How to complete this task - Return, from the listing that follows, each line containing the word "dans".

Information given -
────────────────────
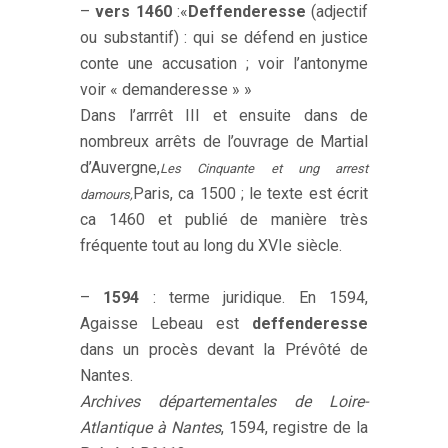
–
vers 1460
:«
Deffenderesse
(adjectif
ou substantif) : qui se défend en justice
conte une accusation ; voir l’antonyme
voir « demanderesse » »
Dans l’arrrêt III et ensuite dans de
nombreux arrêts de l’ouvrage de Martial
d’Auvergne,
Les Cinquante et ung arrest
Paris, ca 1500 ; le texte est écrit
damours,
ca 1460 et publié de manière très
fréquente tout au long du XVIe siècle.
–
1594
: terme juridique. En 1594,
Agaisse Lebeau est
deffenderesse
dans un procès devant la Prévôté de
Nantes.
Archives départementales de Loire-
Atlantique à Nantes
, 1594, registre de la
────────────────────
Expected answer -
Dans l’arrrêt III et ensuite dans de
dans un procès devant la Prévôté de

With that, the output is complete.